Every morning I wake up and without brushing my teeth or checking my mobile phone, I go straight to my desk to pour out 3 pages of longhand writing. I leave no margin, fill in the whole page. I aim for quantity, not quality. I do not think, I just keep my hand moving and jot down whatever that bubbles up in my consciousness.
Yesterday I couldn’t sleep so well because Potato kept waking up during the night and ran in and out of my room. He jumped on the bed right next to my head and freaked me out. He is a fluffy ball of white fur, kinda looks creepy in the dark…My father and my mother is downstairs doing their breakfast routine…I’m very sleepy I have just yawned…
This is certainly not “writing” or “good art”. I don’t post these pages on my blog. I don’t even re-read them (Even if I want my handwriting looks like caveman’s drawing after eating too much mushroom.). But this is an incredible way to dumb out the surface of your psyche and reach down to the deeper lever of consciousness, where the good stuff is.
I bought for myself lots of spiral-bound, unruled, 90-sheet, A4 notebook. 3 pages every morning, I fill 1 notebook every month. I do it every morning whether I have the mood for it or not. If you think that you need to have the mood to create, you don’t. Show up, give yourself to the creative process and mood will come, sooner or later.
What’s really important is to not think, not discriminate, not judging “Oh this is a good sentence. That one is stupid!” Coal or gold, you dumb it all out.
And why do this? Because this simple practice trains you to distant yourself from both your inner Judge, and inner Victim.
Judge: This is a piece of crap. There is absolutely no originality at all. This is absurd. Don’t people you do this! Who do you think you are?

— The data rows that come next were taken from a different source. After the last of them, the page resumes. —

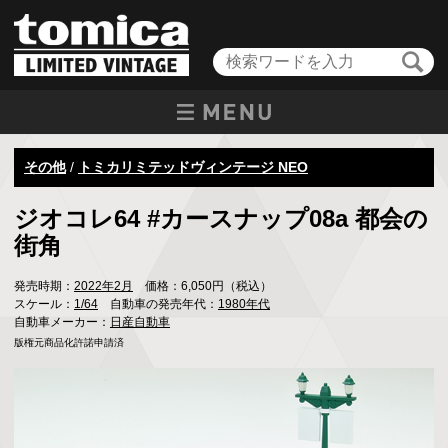
その他
/
トミカリミテッドヴィンテージ NEO
ジオコレ64 #カースナップ08a 都会の
街角
発売時期：
2022年2月
価格：6,050円（税込）
スケール：
1/64
自動車の発売年代：
1980年代
自動車メーカー：
日産自動車
版権元商品化許諾申請済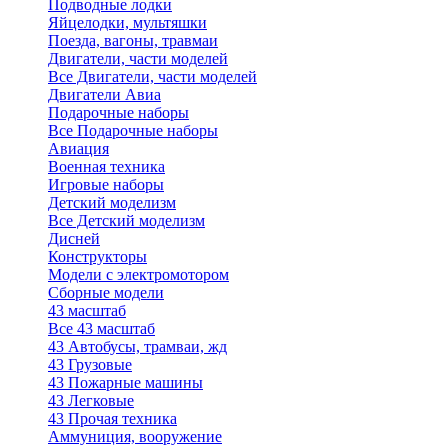
Подводные лодки
Яйцелодки, мультяшки
Поезда, вагоны, травмаи
Двигатели, части моделей
Все Двигатели, части моделей
Двигатели Авиа
Подарочные наборы
Все Подарочные наборы
Авиация
Военная техника
Игровые наборы
Детский моделизм
Все Детский моделизм
Дисней
Конструкторы
Модели с электромотором
Сборные модели
43 масштаб
Все 43 масштаб
43 Автобусы, трамваи, жд
43 Грузовые
43 Пожарные машины
43 Легковые
43 Прочая техника
Аммуниция, вооружение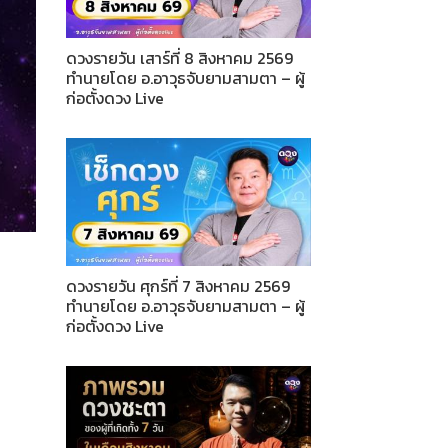
ดวงรายวัน เสาร์ที่ 8 สิงหาคม 2569
ทำนายโดย อ.อาวุธจับยามสามตา – ผู้
ก่อตั้งดวง Live
ดวงรายวัน ศุกร์ที่ 7 สิงหาคม 2569
ทำนายโดย อ.อาวุธจับยามสามตา – ผู้
ก่อตั้งดวง Live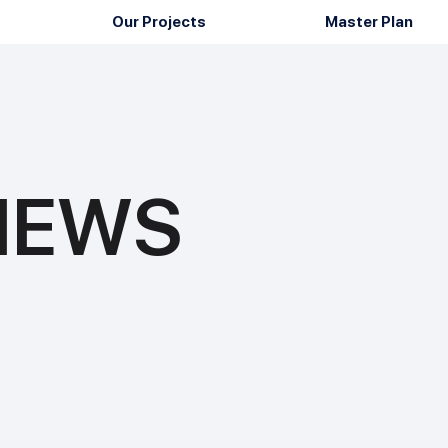
Our Projects
Master Plan
 NEWS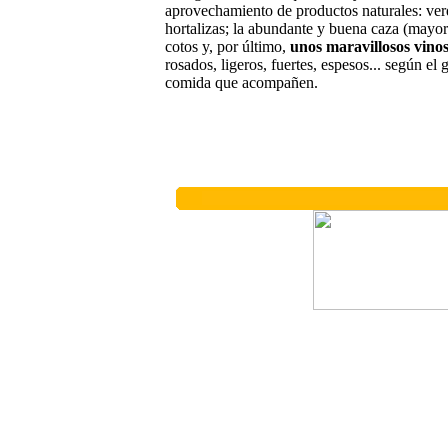
aprovechamiento de productos naturales: verd
hortalizas; la abundante y buena caza (mayo
cotos y, por último,
unos maravillosos vino
rosados, ligeros, fuertes, espesos... según el 
comida que acompañen.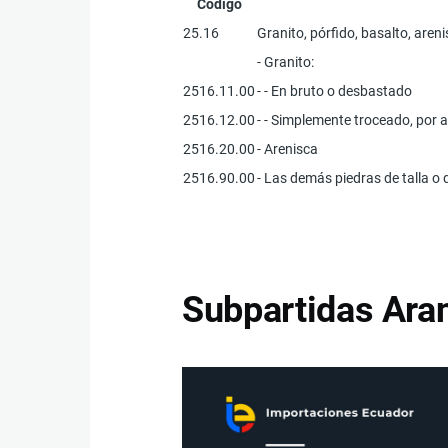
Código
25.16
Granito, pórfido, basalto, are
- Granito:
2516.11.00
- - En bruto o desbastado
2516.12.00
- - Simplemente troceado, por 
2516.20.00
- Arenisca
2516.90.00
- Las demás piedras de talla o
Subpartidas Aran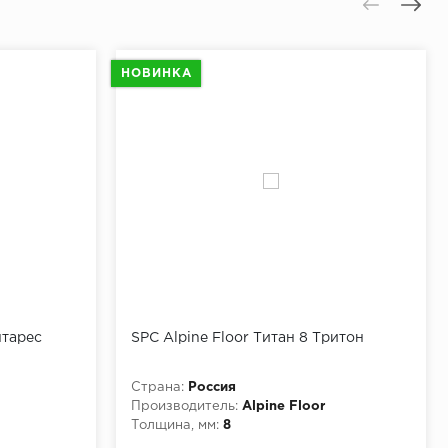
НОВИНКА
нтарес
SPC Alpine Floor Титан 8 Тритон
Страна:
Россия
Производитель:
Alpine Floor
Толщина, мм:
8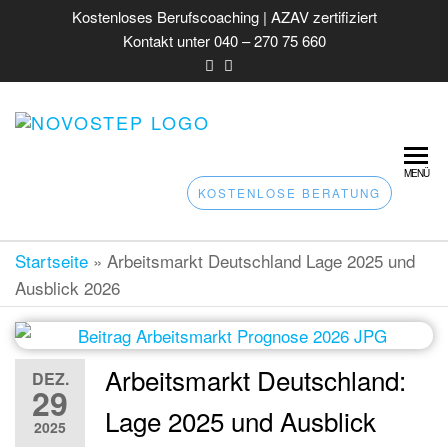
Kostenloses Berufscoaching | AZAV zertifiziert
Kontakt unter 040 – 270 75 660
NOVOSTEP – AV
AZAV zertifiziertes
Coaching für
COACHING &
berufliche
MENÜ
JOBCOACHING 
Integration –
KOSTENLOSE BERATUNG
Orientierung &
HAMBURG |
Bewerbungstraining
BERUFSBERAT
Startseite
»
Arbeitsmarkt Deutschland Lage 2025 und
Ausblick 2026
Arbeitsmarkt Deutschland:
DEZ.
29
Lage 2025 und Ausblick
2025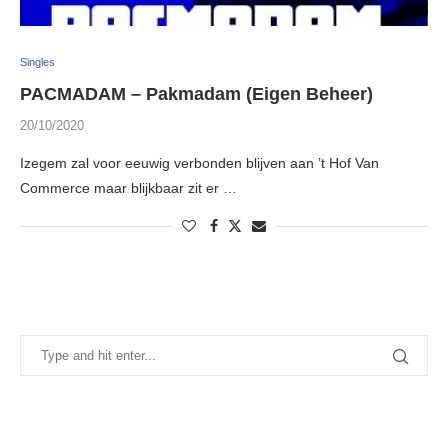
Singles
PACMADAM – Pakmadam (Eigen Beheer)
20/10/2020
Izegem zal voor eeuwig verbonden blijven aan ’t Hof Van
Commerce maar blijkbaar zit er …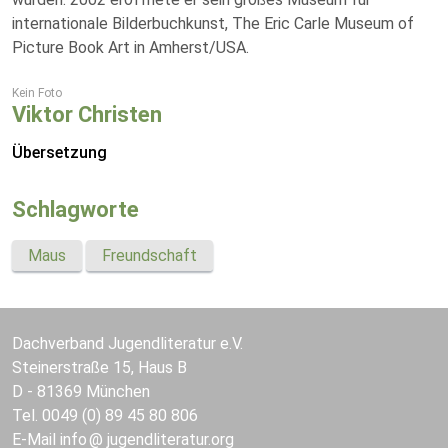
internationale Bilderbuchkunst, The Eric Carle Museum of
Picture Book Art in Amherst/USA.
Kein Foto
Viktor Christen
Übersetzung
Schlagworte
Maus
Freundschaft
Dachverband Jugendliteratur e.V.
Steinerstraße 15, Haus B
D - 81369 München
Tel. 0049 (0) 89 45 80 806
E-Mail
info
jugendliteratur.org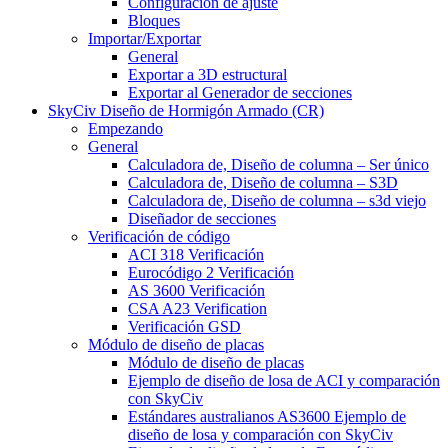
Configuración de ajuste
Bloques
Importar/Exportar
General
Exportar a 3D estructural
Exportar al Generador de secciones
SkyCiv Diseño de Hormigón Armado (CR)
Empezando
General
Calculadora de, Diseño de columna – Ser único
Calculadora de, Diseño de columna – S3D
Calculadora de, Diseño de columna – s3d viejo
Diseñador de secciones
Verificación de código
ACI 318 Verificación
Eurocódigo 2 Verificación
AS 3600 Verificación
CSA A23 Verification
Verificación GSD
Módulo de diseño de placas
Módulo de diseño de placas
Ejemplo de diseño de losa de ACI y comparación
con SkyCiv
Estándares australianos AS3600 Ejemplo de
diseño de losa y comparación con SkyCiv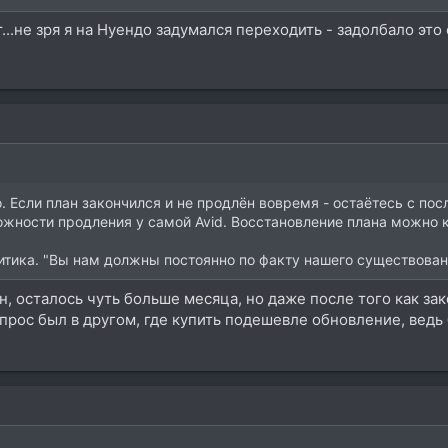
йт...не зря я на Нуендо задумался переходить - задолбало эт
. Если план закончился и не продлён вовремя - остаётесь с по
жности продления у самой Avid. Восстановление плана можно ку
литика. "Вы нам должны постоянно по факту нашего существован
н, осталось чуть больше месяца, но даже после того как за
рос был в другом, где купить подешевле обновление, ведь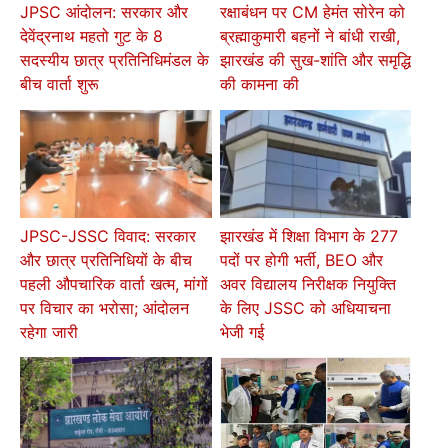
JPSC आंदोलन: सरकार और
रक्षाबंधन पर CM हेमंत सोरेन को
देवेंद्रनाथ महतो गुट के 8
ब्रह्माकुमारी बहनों ने बांधी राखी,
सदस्यीय छात्र प्रतिनिधिमंडल के
झारखंड की सुख-शांति और समृद्धि
बीच वार्ता शुरू
की कामना की
JPSC-JSSC विवाद: सरकार
झारखंड में शिक्षा विभाग के 277
और छात्र प्रतिनिधियों के बीच
पदों पर होगी भर्ती, BEO और
पहली औपचारिक वार्ता खत्म, मांगों
अवर विद्यालय निरीक्षक नियुक्ति
पर विचार का भरोसा; आंदोलन
के लिए JSSC को अधियाचना
रहेगा जारी
भेजी गई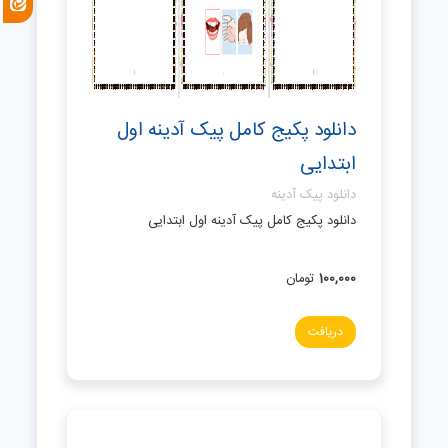
دانلود پکیج کامل پیک آدینه اول
ابتدایی
دانلود پیک آدینه
دانلود پکیج کامل پیک آدینه اول ابتدایی
100,000
تومان
دریافت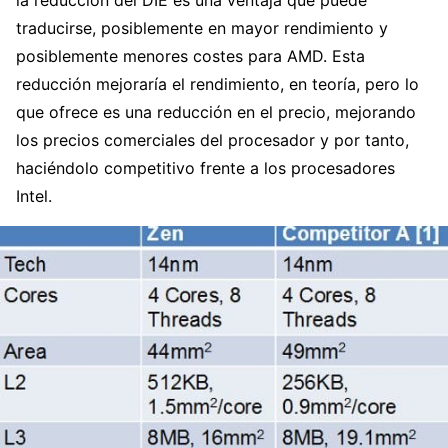
traducirse, posiblemente en mayor rendimiento y
posiblemente menores costes para AMD. Esta
reducción mejoraría el rendimiento, en teoría, pero lo
que ofrece es una reducción en el precio, mejorando
los precios comerciales del procesador y por tanto,
haciéndolo competitivo frente a los procesadores
Intel.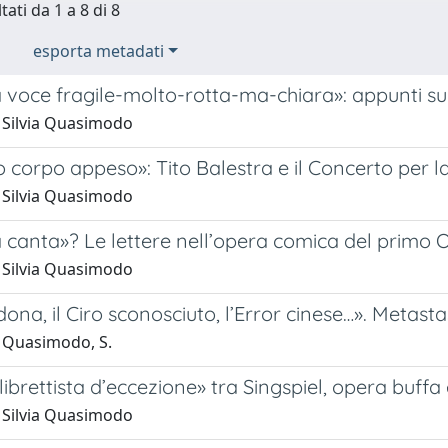
tati da 1 a 8 di 8
esporta metadati
voce fragile-molto-rotta-ma-chiara»: appunti sul
 Silvia Quasimodo
tuo corpo appeso»: Tito Balestra e il Concerto per 
 Silvia Quasimodo
 canta»? Le lettere nell’opera comica del primo 
 Silvia Quasimodo
dona, il Ciro sconosciuto, l’Error cinese…». Metas
 Quasimodo, S.
librettista d’eccezione» tra Singspiel, opera buffa 
 Silvia Quasimodo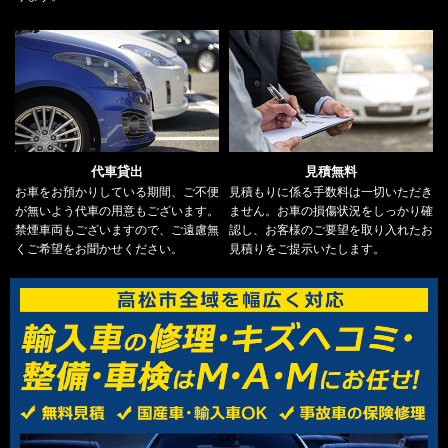
代車貸出
見積無料
お車をお預かりしている期間、ご不便
見積もりに係る手数料は一切いただき
が無いよう代車の用意もございます。
ません。お車の損傷状況をしっかり確
禁煙車両もございますので、ご遠慮無
認し、お客様のご要望を取り入れたお
くご希望をお聞かせください。
見積りをご提示いたします。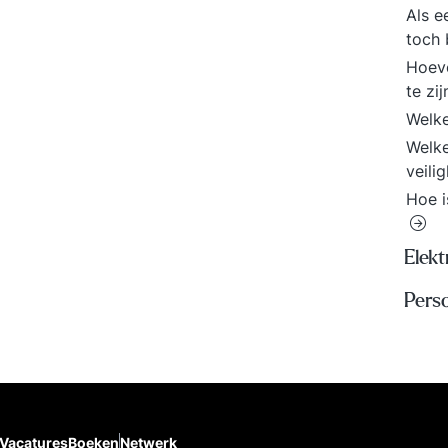
Als e
toch 
Hoeve
te zi
Welke
Welke
veili
Hoe i
Elekt
Pers
Vacatures
Boeken
Netwerk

Victim: Oh my God! I’m so stupid. I have no talent at all. What am I doing? I’m so shameless to even think of becoming a writer/painter/sculptor/(whatever you want to become). I ought to go sell insurance.
This whole scene happens in our heads. It happens in mine every single day. But the more I do the morning pages, the more distant their voices become. The more immune you are to those self-destructive thoughts, the more creatively confident you become.
Here comes Neverland…
This is the truth. Ask any true artists, they will validate this point. And by “true” I mean those who create admirable arts without having to sedate their mind with alcohol, sex, or drug; those who are or aren’t full-time artists, but are surely full-time people. They will tell you the same thing.
The morning pages isn’t only for artist. It is useful for everyone. Who doesn’t need creativity in his life? Creativity is the one thing that put us above the fastest, most intelligent machine. Whether you are a lawyer, an engineer, a doctor, a farmer, or a housewife, creativity is indispensable for your life and work. And Having an artistic endeavor may or may not make you the next Picasso, but will surely give your life pleasure and meaning. Have no doubt about its ability to awake the 5-year-old sleeping in you. That child will take your hand and bring you to Neverland - a place of Outrageous Openness.